Sobibór 2008: areas of mass graves in the open field around the
ash
mound, as defined by deeper green hues in the vegetation (courtesy of Paul Bauman, Worley Parsons). (Gilead et al. 2010: Fig. 16) |
The archaeologists, Yoram Haimi, Isaac Gilead, and Wojciech Mazurek have a more detailed article that is available on line, Excavating Nazi Extermination Centers, which is well worth reading.
My first thought was the archaeology would be evidence against Holocaust denial, but the authors note that this is unrealistic. The ephemeral and disturbed remains that archaeology will reveal are unlikely to persuade those who find the substantial remains of Auschwitz and Majdanek unconvincing. Given what we are starting to understand about denialism, I think they are right.

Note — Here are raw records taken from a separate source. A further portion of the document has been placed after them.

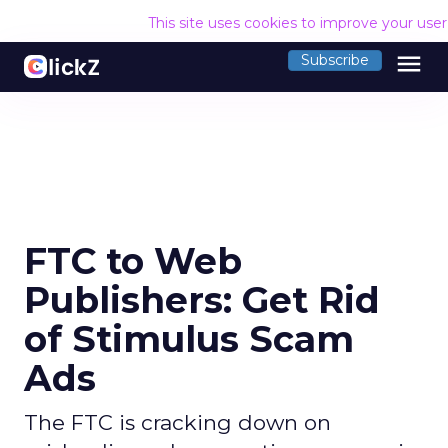
This site uses cookies to improve your use
menu
Subscribe
FTC to Web
Publishers: Get Rid
of Stimulus Scam
Ads
The FTC is cracking down on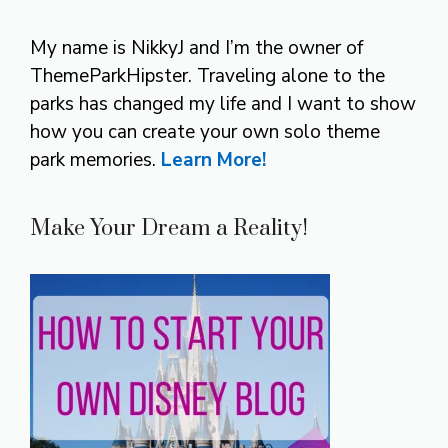
My name is NikkyJ and I’m the owner of
ThemeParkHipster. Traveling alone to the
parks has changed my life and I want to show
how you can create your own solo theme
park memories.
Learn More!
Make Your Dream a Reality!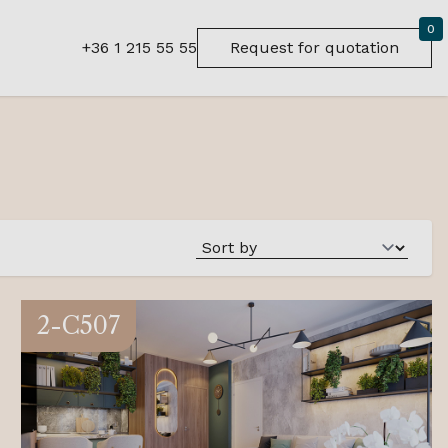
0
+36 1 215 55 55
Request for quotation
2-C507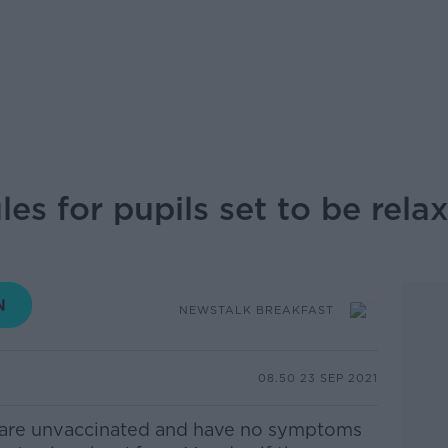
les for pupils set to be rela
NEWSTALK BREAKFAST
08.50 23 SEP 2021
 are unvaccinated and have no symptoms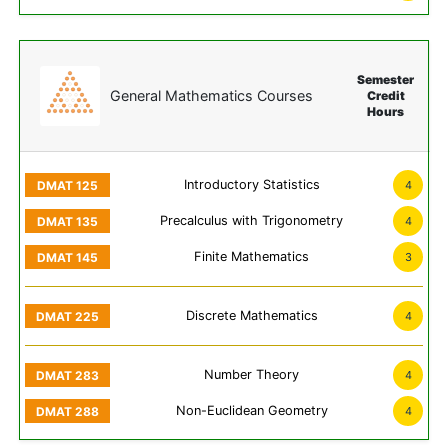
Semester
General Mathematics Courses
Credit
Hours
Introductory Statistics
4
Precalculus with Trigonometry
4
Finite Mathematics
3
Discrete Mathematics
4
Number Theory
4
Non-Euclidean Geometry
4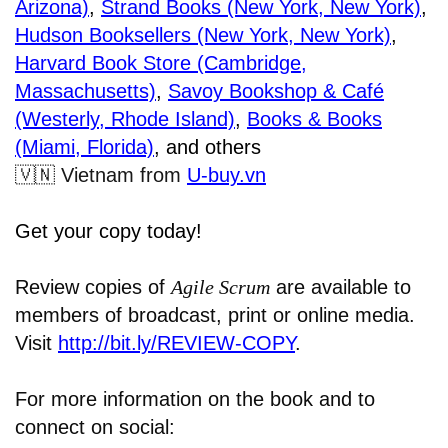
Arizona)
,
Strand Books (New York, New York)
,
Hudson Booksellers (New York, New York)
,
Harvard Book Store (Cambridge,
Massachusetts)
,
Savoy Bookshop & Café
(Westerly, Rhode Island)
,
Books & Books
(Miami, Florida)
, and others
🇻🇳
Vietnam from
U-buy.vn
Get your copy today!
Review copies of
Agile Scrum
are available to
members of broadcast, print or online media.
Visit
http://bit.ly/REVIEW-COPY
.
For more information on the book and to
connect on social:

Archaeology won’t rewrite the Holocaust, and it may not add much to the overall history. We will certainly learn more about camp layouts and the locations of buildings, such as the gas chambers. And we will learn something of the things that people took with them on their final journey. These treasured personal items can tell new stories about the people who went into Sobibor. To be in presence of items that participated in events like the Holocaust is extremely powerful. The past is no longer an abstraction, but a material reality. It is not necessarily rational, but it is something we have all experienced, and is a large part of the appeal of archaeology.
The camps are under threat by looting. This shouldn’t surprise me, but it still does. The locals around the camps have been working over the areas looking for valuables since the end of the war. They cite an article from the Gazeta Wyborcza titled “Gold Rush in Treblinka.” The link they gave no longer works, but this article, “The Treblinka Gold Rush” (Gross 2012) covers the topic as well. Metal detectorists had been digging at Sobibor a couple of days before the archaeologists got there. I despise looters, all archaeologists do, but this is something else. The Austrlian has another example of the looting of Nazi-era sites, in this case German graves for the Nazi memorabilia market.
Interestingly, another threat to these sites is heritage tourism and memorialization. An enormous monument now covers the entire camp at Belzec. Beautification at Chelmno also destroyed a substantial part of of the camp.
Pawlicka-Nowak (2004a: 15) describes the activities in the early 1960s in the mass graves area of Chełmno in the Rzuchów forest:
On another note, the authors are working on a politically charged topic. Looking at the comments where this article has been posted, and considering my own conversations about the article highlights the intertwining of present and past. The conversations and comment threads slide immediately into the policies of the modern state of Israel and questions of the archaeologists’ motivations in studying the Holocaust, as if studying the Holocaust is an argument for Jewish settlements in the West Bank.Bulldozers, deep plowing with forest plows, making the terrain more beautiful by planting bushes and trees, concrete roads, all this obliterated the traces of the centre’s operation still visible during those years.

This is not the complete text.